— What the task asks —
Lines of the listing that contain "cestou" need to be copied.
-*-
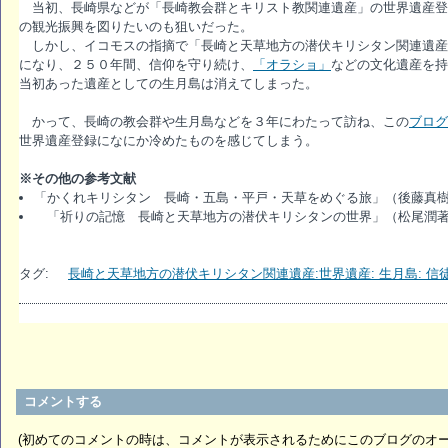
当初、長崎県などが「長崎教会群とキリスト教関連遺産」の世界遺産登
の観光振興を図りたいのも狙いだった。
しかし、イコモスの指摘で「長崎と天草地方の潜伏キリシタン関連遺産
になり、２５０年間、信仰を守り続け、
「オラショ」
などの文化遺産を持
当初あった遺産としての生月島は消えてしまった。
かって、長崎の教会群や生月島などを３年にわたって訪ね、この
ブログ
世界遺産登録になにか冷めたものを感じてしまう。
※その他の参考文献
「かくれキリシタン 長崎・五島・平戸・天草をめぐる旅」（後藤真
「祈りの記憶 長崎と天草地方の潜伏キリシタンの世界」（松尾潤著
タグ:
長崎と天草地方の潜伏キリシタン関連遺産:世界遺産: 生月島: 信
コメントする
(初めてのコメントの時は、コメントが表示されるためにこのブログのオ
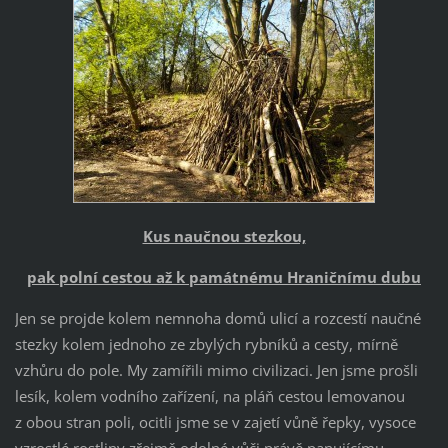
Kus naučnou stezkou,
pak polní cestou až k památnému Hraničnímu dubu
Jen se projde kolem nemnoha domů ulicí a rozcestí naučné
stezky kolem jednoho ze zbylých rybníků a cesty, mírně
vzhůru do pole. My zamířili mimo civilizaci. Jen jsme prošli
lesík, kolem vodního zařízení, na pláň cestou lemovanou
z obou stran poli, ocitli jsme se v zajetí vůně řepky, vysoce
vzrostlé rostliny zřejmě odolné vůči právě panujícímu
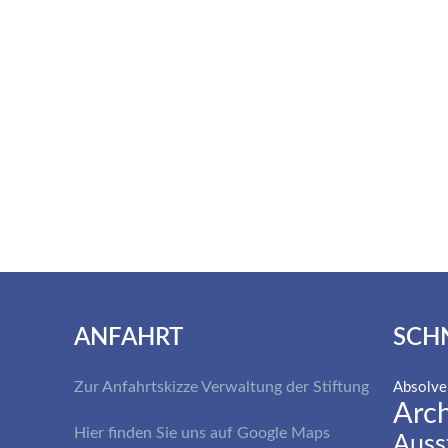
ANFAHRT
SCH
Zur Anfahrtskizze Verwaltung der Stiftung
Absolve
Arch
Hier finden Sie uns auf Google Maps
Auss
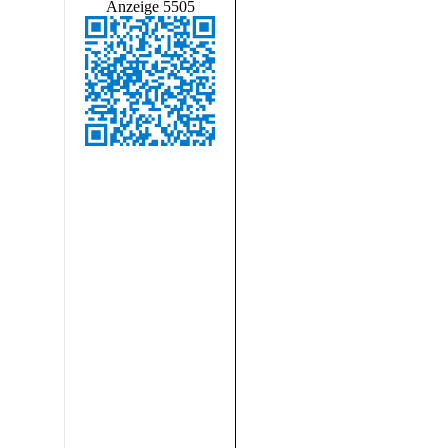
Anzeige 5505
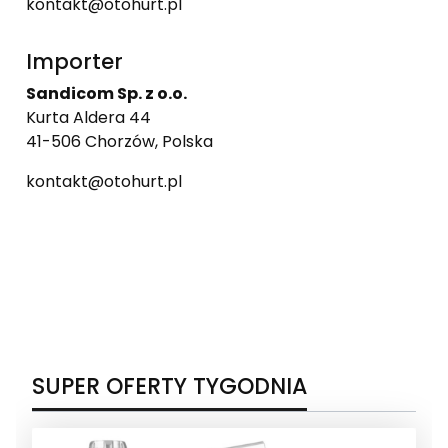
kontakt@otohurt.pl
Importer
Sandicom Sp. z o.o.
Kurta Aldera 44
41-506 Chorzów, Polska
kontakt@otohurt.pl
SUPER OFERTY TYGODNIA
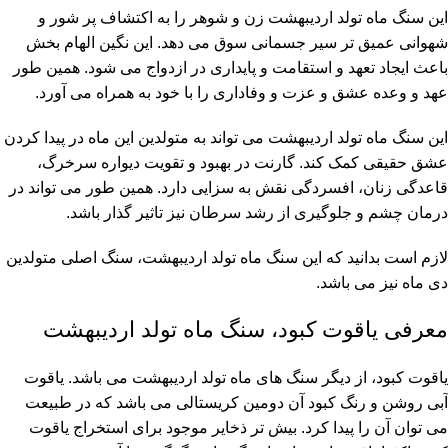
این سنگ ماه تولد اردیبهشت زن و شوهر را به اکتشاف پر شور و
شهوانی عمیق تر سیر جسمانی سوق می دهد. این نگین الهام بخش
باعث ایجاد تعهد و استقامت و پایداری در ازدواج می شود. همین طور
عهد و وعده عشق و عزت و وفاداری را با خود به همراه می آورد.
این سنگ ماه تولد اردیبهشت می تواند به متولدین این ماه در پیدا کردن
عشق حقیقی کمک کند. گارنت در بهبود و تقویت دیواره سرخرگ،
قاعدگی زنان، افسردگی نقش به سزایی دارد. همین طور می تواند در
درمان چشم و جلوگیری از رشد سرطان نیز تاثیر گذار باشد.
لازم است بدانید که این سنگ ماه تولد اردیبهشت، سنگ اصلی متولدین
دی ماه نیز می باشد.
معرفی یاقوت کبود، سنگ ماه تولد اردیبهشت
یاقوت کبود، از دیگر سنگ های ماه تولد اردیبهشت می باشد. یاقوت
آبی روشن و رنگ کبود آن دومین کریستالی می باشد که در طبیعت
می توان آن را پیدا کرد. بیش تر ذخایر موجود برای استخراج یاقوت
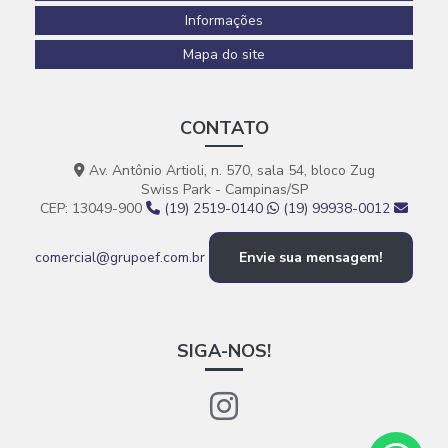
Informações
Reforma corporativa empresas
Mapa do site
Revestimento epóxi para piso de concreto
Revestimento em polímeros
CONTATO
Revestimentos para pisos
Av. Antônio Artioli, n. 570, sala 54, bloco Zug
Revestimentos poliméricos
Swiss Park - Campinas/SP
Serviço de pintura epóxi
CEP: 13049-900
(19) 2519-0140
(19) 99938-0012
Serviço de reforma e ampliação
comercial@grupoef.com.br
Envie sua mensagem!
Serviços de construção civil
Serviços de construção civil e reformas em geral
SIGA-NOS!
-*-
— Result for this task —
pak polní cestou až k památnému Hraničnímu dubu
lesík, kolem vodního zařízení, na pláň cestou lemovanou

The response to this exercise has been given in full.